The Future Wind of Energy
In June, the U.S. Environmental Protection Agency (“EPA”) announced a draft rule that would establish federal standards for carbon dioxide emissions from existing power plants. The draft rule provides flexibility to the states to develop plans to reach emissions goals, and EPA has indicated its support for state programs that require power producers to generate a certain percentage of their energy from renewable sources. As a result, renewable energy sources, such as wind energy, are gaining momentum in some areas of the country.
According to the American Wind Energy Association, the U.S. saw record growth for wind energy at the end of 2013. At the end of the year, an estimated 12,000 megawatts of new generating capacity was under construction. Key states where wind power is expected to flourish include Texas, Iowa, Kansas, North Dakota, and Michigan. Although Alabama’s potential for wind energy has been characterized as relatively small due to the lack of available consistent wind, new developments, including offshore projects, could make wind farms a possibility in Alabama and other southern states.
Recently, several companies have explored the possibility for development of wind farms in Alabama. Pioneer Green Energy, a Texas company, had proposed a wind farm project in Cherokee and Etowah counties in northwest Alabama. A Virginia company, APEX Wind Energy, had also developed a proposal for wind turbine development in southern Baldwin County. Both projects were met with substantial opposition in the form of lawsuits by citizens and city ordinances banning wind farm projects. A bill passed by the Alabama Senate, SB 12, proposing regulation of wind farms, stalled in the House. The bill would require permitting of wind farms and require adoption of regulations regarding location, design, installation, and operation of wind farm projects.
Although wind energy is viewed as a source of clean energy because it produces no toxic pollution or greenhouse gas emissions, wind farms do have an impact on the environment, particularly wildlife such as birds and bats.
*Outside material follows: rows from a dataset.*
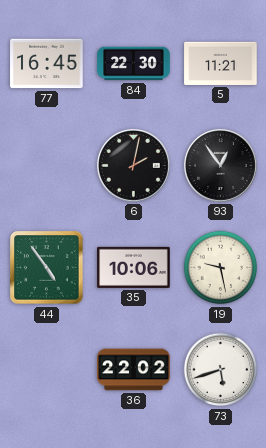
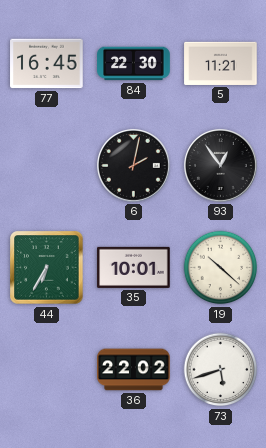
44: 4:54 -> 6:35
35: 10:06 -> 10:01
19: 9:28 -> 10:22
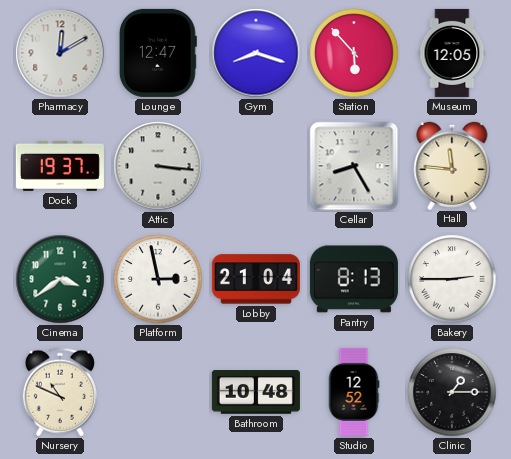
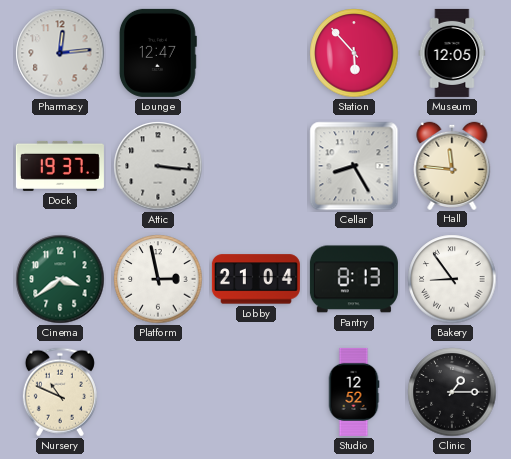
Pharmacy: 12:10 -> 12:14
Gym: 8:18 -> none
Bakery: 2:45 -> 8:54
Bathroom: 10:48 -> none
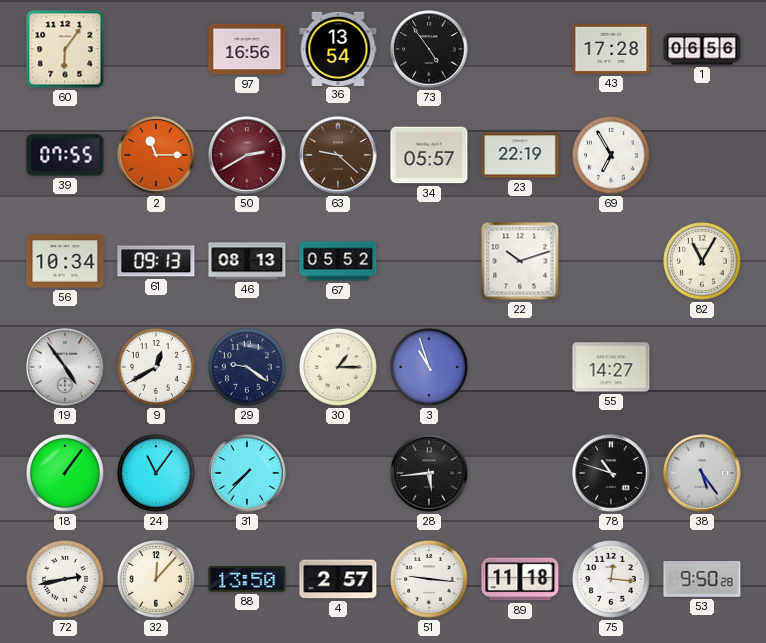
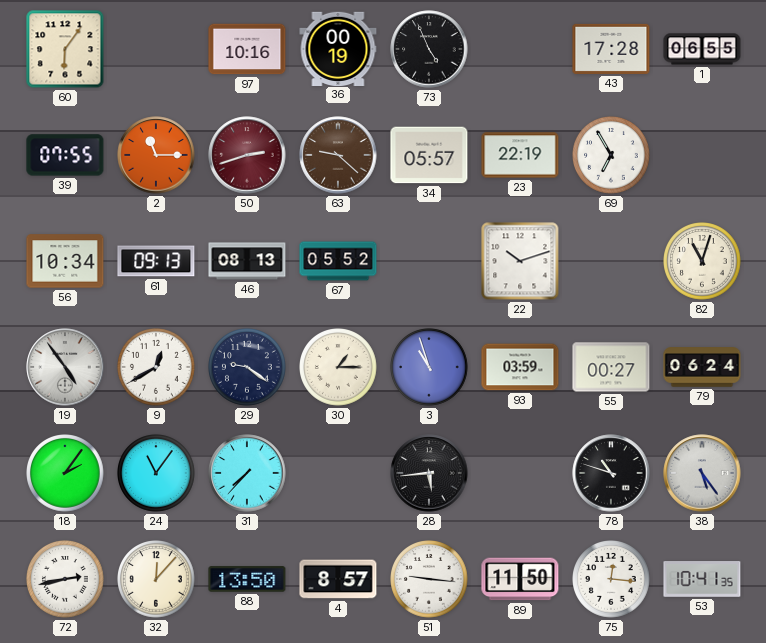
97: 16:56 -> 10:16
36: 13:54 -> 00:19
73: 4:54 -> 4:56
1: 06:56 -> 06:55
50: 2:40 -> 2:42
82: 11:05 -> 11:03
93: none -> 03:59
55: 14:27 -> 00:27
79: none -> 06:24
18: 1:06 -> 2:06
4: 2:57 -> 8:57
89: 11:18 -> 11:50
53: 9:50 -> 10:41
Noise pollution and visual impact are also factors cited by opponents of wind farm projects, particularly in areas that rely on tourism as a major industry.
Despite opposition from many in southern states, as EPA and state agencies continue to tighten emissions standards and technology continues to improve, wind power may prove a viable alternative energy source.
Additional Items of Interest
On July 15, the City of Dothan, Alabama reached a settlement with EPA and the U.S. Department of Justice to resolve Clean Water Act violations as a result of Sanitary Sewer Overflows (SSOs), violations of NPDES permits, and failure to maintain its wastewater treatment plants. According to EPA, the violations have resulted in discharges to Beaver Creek and Cypress Creek, two impaired waterways. The City will pay a civil penalty of $264,000 and has already re-routed the flow of sewage to a newly upgraded wastewater treatment plant to reduce SSOs.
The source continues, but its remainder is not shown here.